以前、映画「カミーユ・クローデル」を観ました。カミーユ・クローデルはロダンのモデルであり、そして愛人でもありました。不幸なことにカミーユも彫刻家でした。最後は精神を病み死んでいきます。それと比べると「ふたりのアトリエ」の方は、老彫刻家とモデルは、カラッとしてドライな関係です。歳の差もかなり離れています。アトリエは密室です。ただ一度だけふたりは接近します。彫刻作品は完成します。仕事を終えて、若いモデルは去っていきます。残された老彫刻家は・・・。
老彫刻家の妻役はクラウディーナ・カルディナーレ、僕の若い頃、1960年代にはブリジッド・バルドーやマリリン・モンローと並んで、セクシー女優として名を馳せていました。ルキーノ・ヴィスコンティ監督の「山猫」(1963年)が代表作です。
以下、とりあえず「シネマトゥデイ」より引用しておきます。
チェック:第2次世界大戦中のドイツ占領下のフランスを舞台に、老彫刻家と彼に再び創作意欲をもたらす若いモデルとの関係を美しい映像と共につづる歴史ドラマ。ピカソやロダンなどの芸術家と親交のあった彫刻家アリスティド・マイヨールに着想を得た物語を監督したのは、『ベルエポック』などのスペイン出身のフェルナンド・トルエバ。主演に『髪結いの亭主』などのジャン・ロシュフォール、主人公の妻役に『山猫』などのクラウディア・カルディナーレなどが集結し、ヨーロッパ映画らしい芸術的で繊細なドラマを堪能できる。

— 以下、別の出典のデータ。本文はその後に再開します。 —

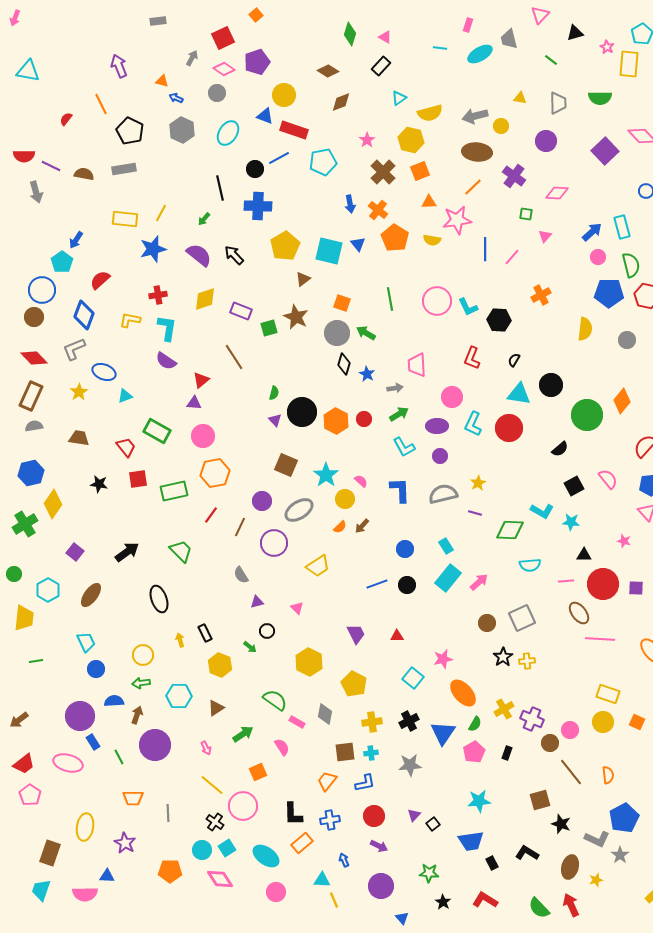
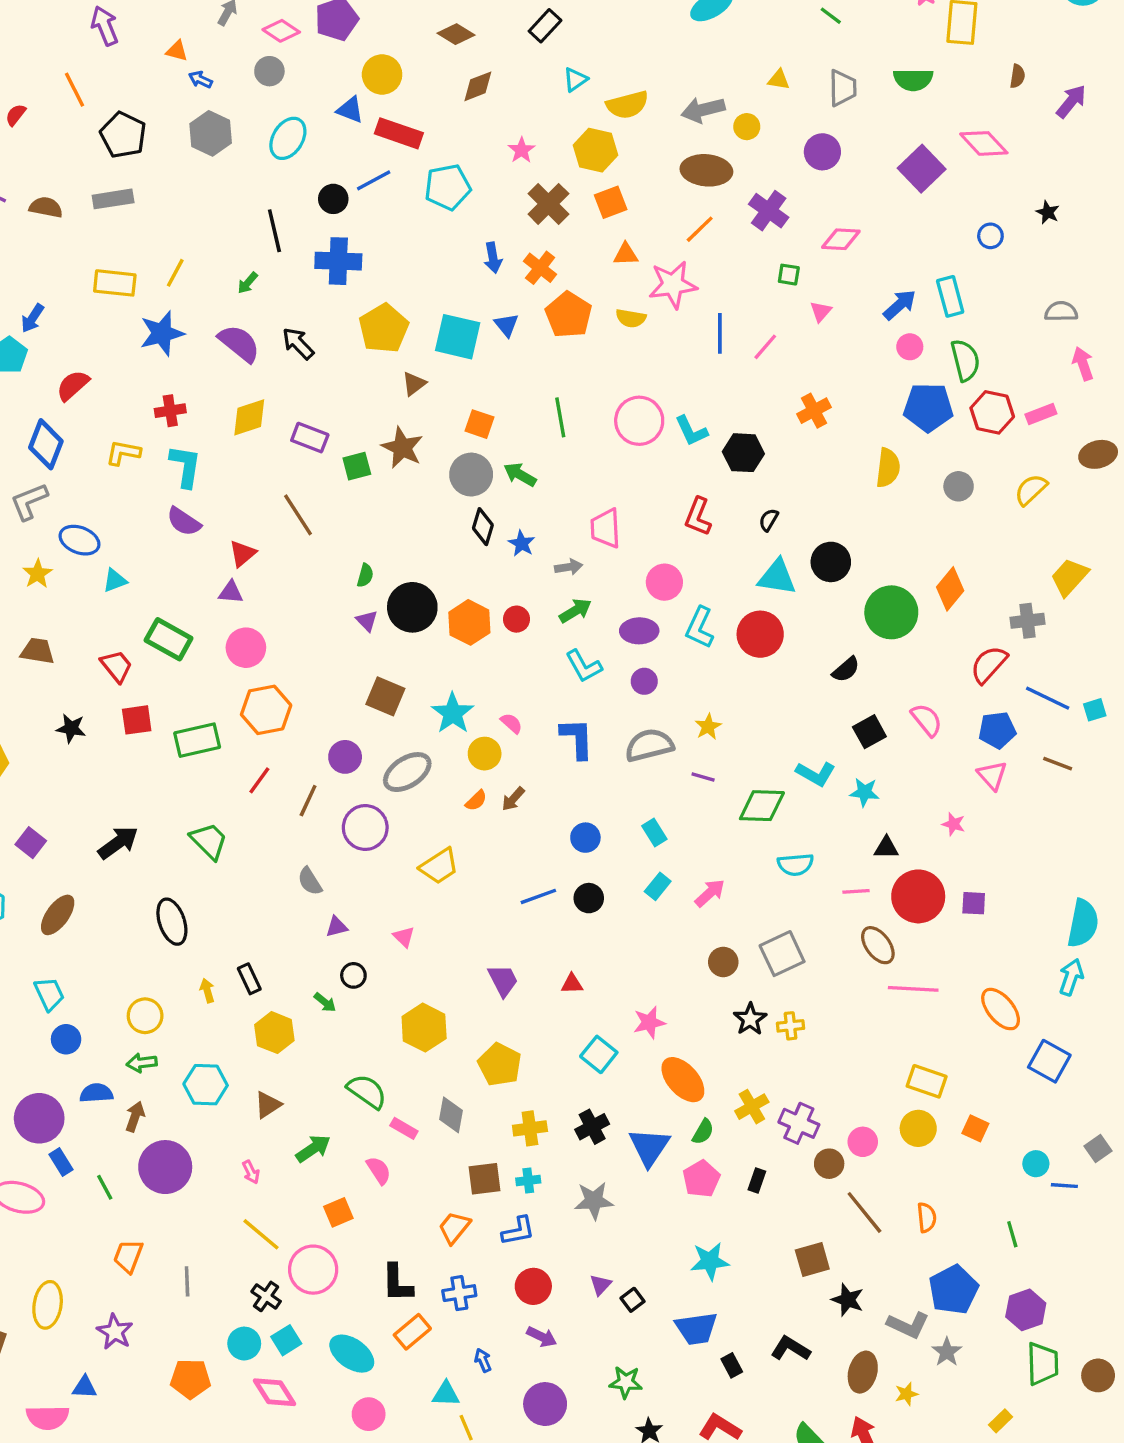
cyan rectangle: (448, 578) -> (658, 886), size x0.6
orange trapezoid: (133, 798) -> (128, 1256), turned 110

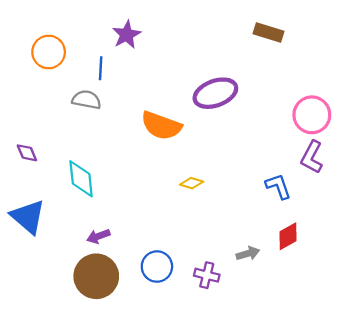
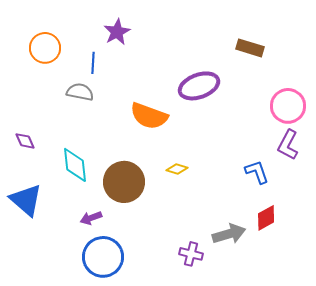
brown rectangle: (269, 32) -> (250, 48), moved
gray arrow: (248, 254) -> (229, 234), size x1.5
blue circle: (157, 267) -> (103, 257), moved, size x1.4
brown circle: (96, 276) -> (124, 182), moved

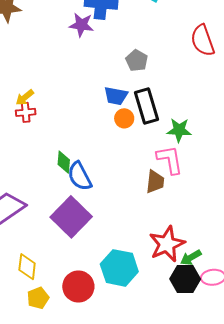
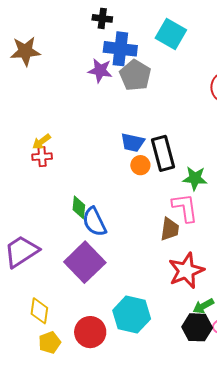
gray pentagon: (137, 61) -> (135, 75), moved, size x1.4
red star: (167, 244) -> (186, 271), moved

ストーリー:1943年、ドイツ占領下のフランス南西部。80歳の彫刻家マーク・クロス(ジャン・ロシュフォール)は創作意欲を失っていた。ある日、妻リー(クラウディア・カルディナーレ)は、町で出会った娘メルセ(アイーダ・フォルチ)に夫の仕事のモデルにならないかと話を持ち掛ける。山小屋のアトリエでメルセの美しい体をスケッチし、彼女に芸術について指南するうちに、クロスは意欲を取り戻していく。